Solution (click here)
head -10 alignment/NA12878/NA12878.sorted.dup.recal.metric.alignment.tsv | tail -4 | cut -f7
The alignment rate is 99.7%.
Usually, we consider:
- A good alignment if > 90%
- Reference assembly issues if [75-90]%
- Probably a mismatch between sample and reference if < 75 %
Investigating the Trio (Optional)
At this point we have aligned and called variants in one individual. However, we actually have FASTQ and BAM files for three family members (mother and father)!
As additional practice, perform the same steps for the other two individuals (her parents): NA12891 and NA12892.

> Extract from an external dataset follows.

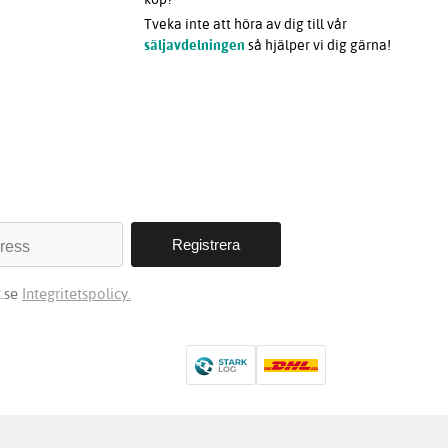
Tveka inte att höra av dig till vår
säljavdelningen
så hjälper vi dig gärna!
t.se
Integritetspolicy.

Quit working node Environment
exit
Summary
In this lab, we aligned reads from the sample NA12878 to the reference genome GRCh37:
- We became familiar with FASTQ and SAM/BAM formats.
- We checked read QC with BVAtools.
- We trimmed unreliable bases from the read ends using Trimmomatic.
- We aligned the reads to the reference using BWA.
- We sorted the alignments by chromosome position using GATK.
- We realigned short indels using GATK.
- We fixed mate issues using GATK.
- We recalibrate the Base Quality using GATK.
- We generate alignment metrics using GATK.